▸ WHAT YOU WILL DO: Print them exactly: the lines from the beginning of the entries below through the line that contains "Export Series (408, 706)", and only those, with the pictures left out.
═══ EXTRACTED DATA
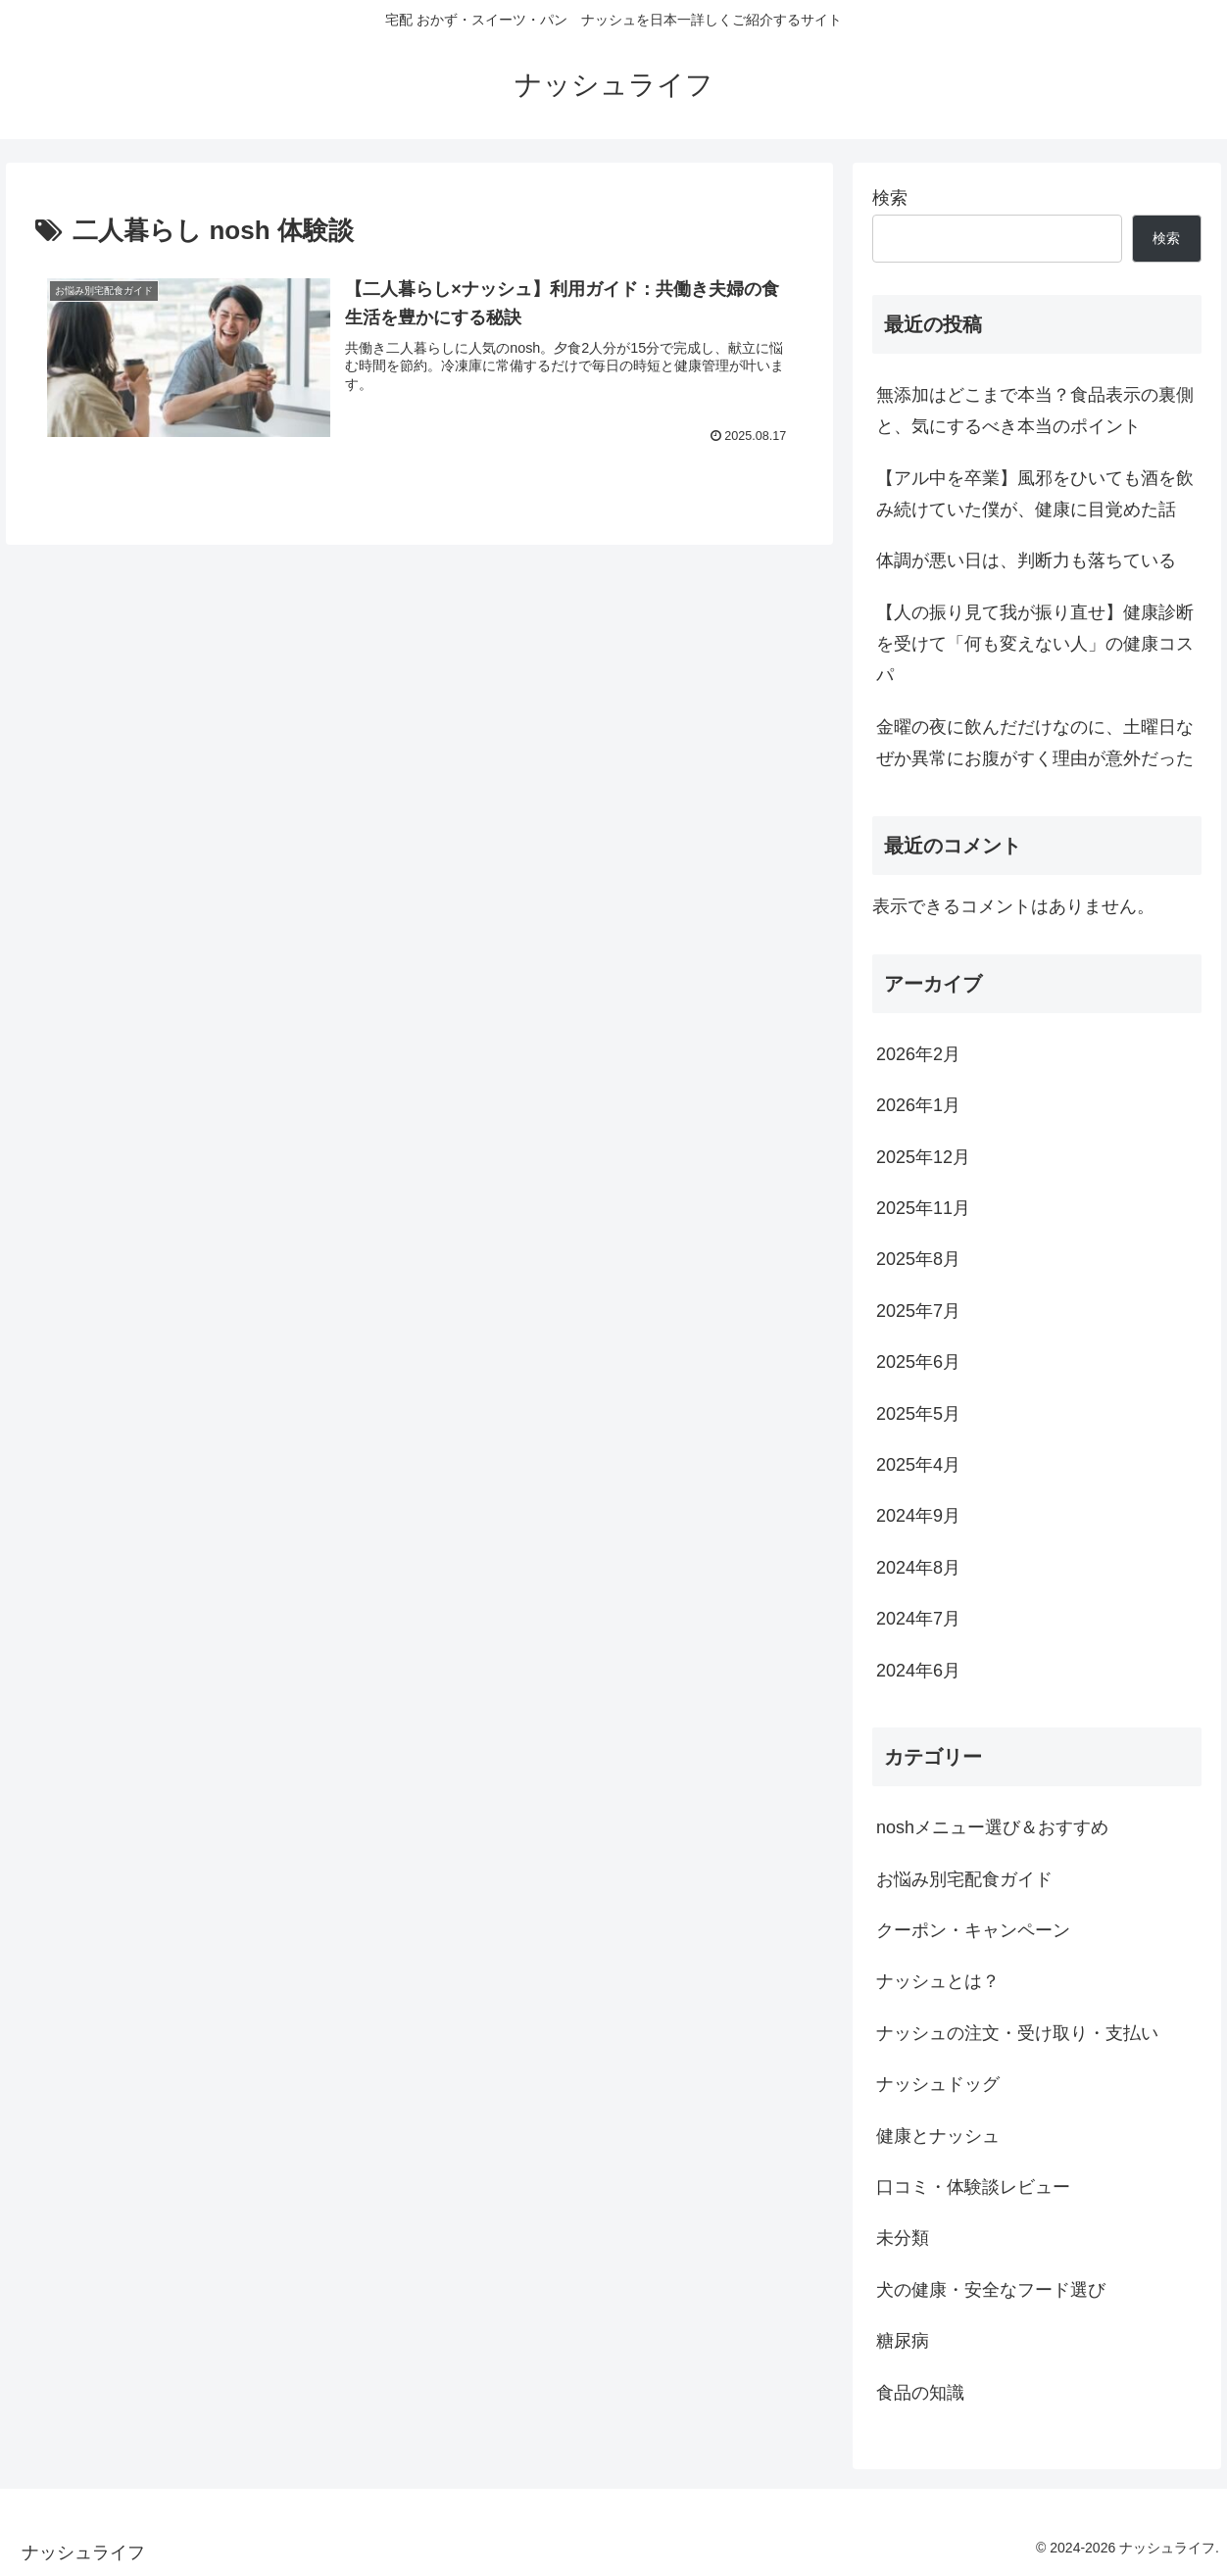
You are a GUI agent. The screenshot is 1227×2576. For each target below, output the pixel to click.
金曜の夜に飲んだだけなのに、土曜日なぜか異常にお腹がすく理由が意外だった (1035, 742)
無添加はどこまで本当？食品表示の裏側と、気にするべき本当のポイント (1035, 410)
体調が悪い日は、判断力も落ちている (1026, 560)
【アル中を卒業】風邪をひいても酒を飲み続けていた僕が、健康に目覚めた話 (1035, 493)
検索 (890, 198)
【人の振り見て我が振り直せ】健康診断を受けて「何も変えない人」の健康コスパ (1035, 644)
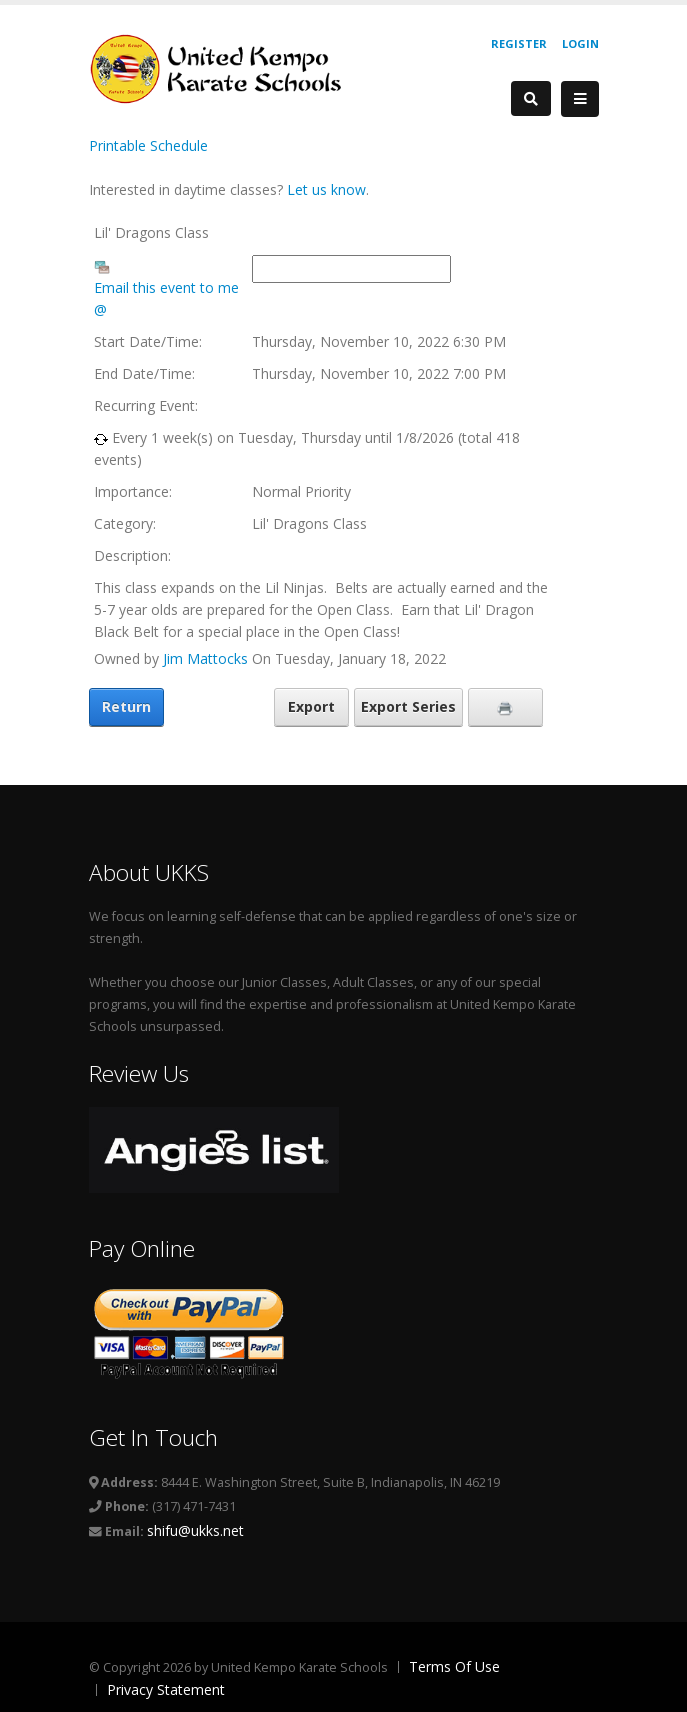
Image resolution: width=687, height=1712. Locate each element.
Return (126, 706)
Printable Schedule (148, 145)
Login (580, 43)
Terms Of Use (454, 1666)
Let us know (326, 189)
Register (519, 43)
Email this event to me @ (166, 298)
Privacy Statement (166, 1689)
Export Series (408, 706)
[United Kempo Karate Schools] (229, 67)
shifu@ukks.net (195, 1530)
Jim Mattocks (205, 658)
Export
══════
▸ SOLUTION TO THIS TASK:
You are a GUI agent. The screenshot is 1227×2576. For each target below, output the pixel to click.
金曜の夜に飲んだだけなのに、土曜日なぜか異常にお腹がすく理由が意外だった (1035, 742)
無添加はどこまで本当？食品表示の裏側と、気にするべき本当のポイント (1035, 410)
体調が悪い日は、判断力も落ちている (1026, 560)
【アル中を卒業】風邪をひいても酒を飲み続けていた僕が、健康に目覚めた話 (1035, 493)
検索 (890, 198)
【人の振り見て我が振り直せ】健康診断を受けて「何も変えない人」の健康コスパ (1035, 644)
Image resolution: width=687, height=1712. Locate each element.
Return (126, 706)
Printable Schedule (148, 145)
Login (580, 43)
Terms Of Use (454, 1666)
Let us know (326, 189)
Register (519, 43)
Email this event to me @ (166, 298)
Privacy Statement (166, 1689)
Export Series (408, 706)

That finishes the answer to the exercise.